(ENTRIES SHOWN Opens)
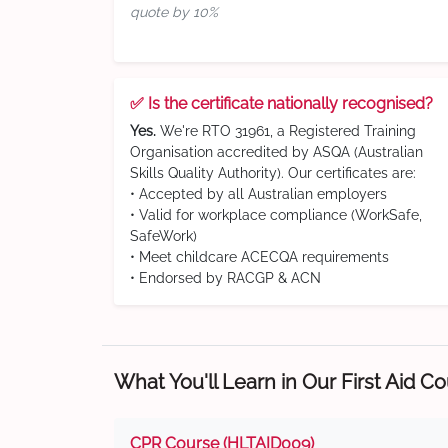
quote by 10%
✅ Is the certificate nationally recognised?
Yes.
We're RTO 31961, a Registered Training
Organisation accredited by ASQA (Australian
Skills Quality Authority). Our certificates are:
• Accepted by all Australian employers
• Valid for workplace compliance (WorkSafe,
SafeWork)
• Meet childcare ACECQA requirements
• Endorsed by RACGP & ACN
What You'll Learn in Our First Aid C
CPR Course (HLTAID009)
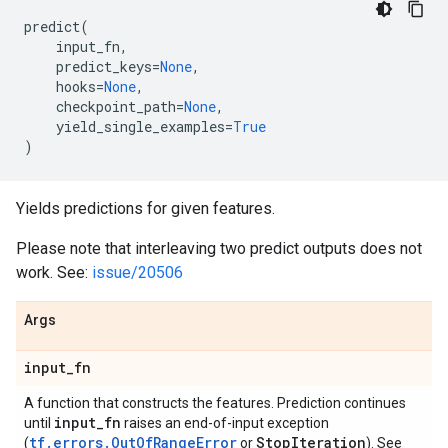
predict
(
input_fn
,
predict_keys
=
None
,
hooks
=
None
,
checkpoint_path
=
None
,
yield_single_examples
=
True
)
Yields predictions for given features.
Please note that interleaving two predict outputs does not
work. See:
issue/20506
Args
input
_
fn
A function that constructs the features. Prediction continues
input
_
fn
until
raises an end-of-input exception
tf.errors.OutOfRangeError
Stop
Iteration
(
or
). See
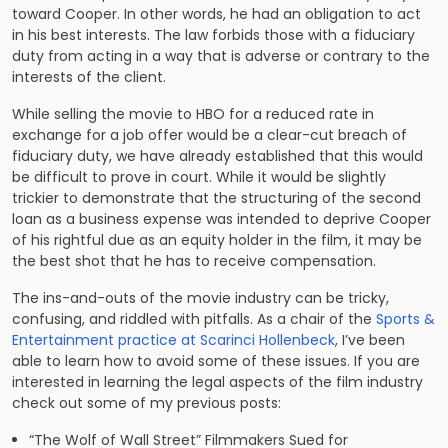
toward Cooper. In other words, he had an obligation to act
in his best interests. The law forbids those with a fiduciary
duty from acting in a way that is adverse or contrary to the
interests of the client.
While selling the movie to HBO for a reduced rate in
exchange for a job offer would be a clear-cut breach of
fiduciary duty, we have already established that this would
be difficult to prove in court. While it would be slightly
trickier to demonstrate that the structuring of the second
loan as a business expense was intended to deprive Cooper
of his rightful due as an equity holder in the film, it may be
the best shot that he has to receive compensation.
The ins-and-outs of the movie industry can be tricky,
confusing, and riddled with pitfalls. As a chair of the
Sports &
Entertainment practice at Scarinci Hollenbeck
, I’ve been
able to learn how to avoid some of these issues. If you are
interested in learning the legal aspects of the film industry
check out some of my previous posts:
“The Wolf of Wall Street” Filmmakers Sued for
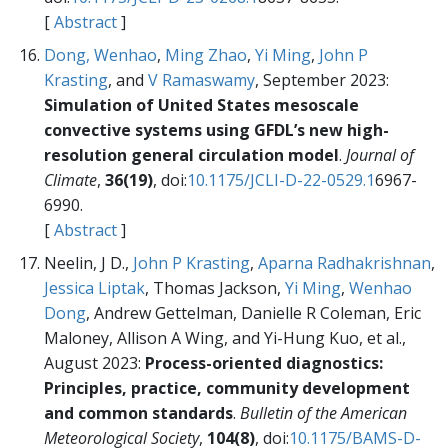
[
Abstract
]
Dong, Wenhao
,
Ming Zhao
,
Yi Ming
,
John P
Krasting
, and
V Ramaswamy
, September 2023:
Simulation of United States mesoscale
convective systems using GFDL’s new high-
resolution general circulation model
.
Journal of
Climate
,
36(19)
, doi:
10.1175/JCLI-D-22-0529.1
6967-
6990.
[
Abstract
]
Neelin, J D.,
John P Krasting
,
Aparna Radhakrishnan
,
Jessica Liptak
, Thomas Jackson,
Yi Ming
,
Wenhao
Dong
, Andrew Gettelman, Danielle R Coleman, Eric
Maloney, Allison A Wing, and Yi-Hung Kuo, et al.,
August 2023:
Process-oriented diagnostics:
Principles, practice, community development
and common standards
.
Bulletin of the American
Meteorological Society
,
104(8)
, doi:
10.1175/BAMS-D-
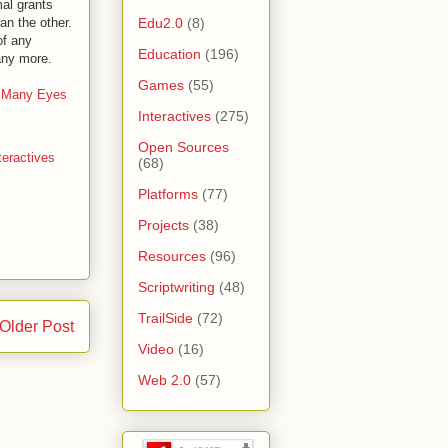
al grants
Edu2.0
(8)
an the other.
of any
Education
(196)
any more.
Games
(55)
 Many Eyes
Interactives
(275)
Open Sources
teractives
(68)
Platforms
(77)
Projects
(38)
Resources
(96)
Scriptwriting
(48)
TrailSide
(72)
Older Post
Video
(16)
Web 2.0
(57)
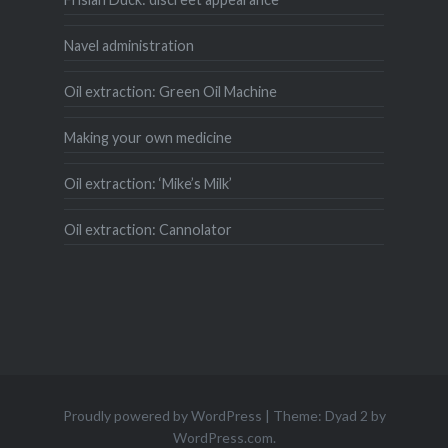
Navel administration
Oil extraction: Green Oil Machine
Making your own medicine
Oil extraction: ‘Mike’s Milk’
Oil extraction: Cannolator
Proudly powered by WordPress
|
Theme: Dyad 2 by
WordPress.com
.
(ENTRIES SHOWN Closes)
> ACTION ITEM:
The answer must be an exact copy of the lines above, from the start of the records through the line with "childcare ACECQA requirements", and of nothing else; no pictures belong in it.

> EXERCISE SOLUTION:
quote by 10%
✅ Is the certificate nationally recognised?
Yes.
We're RTO 31961, a Registered Training
Organisation accredited by ASQA (Australian
Skills Quality Authority). Our certificates are:
• Accepted by all Australian employers
• Valid for workplace compliance (WorkSafe,
SafeWork)
• Meet childcare ACECQA requirements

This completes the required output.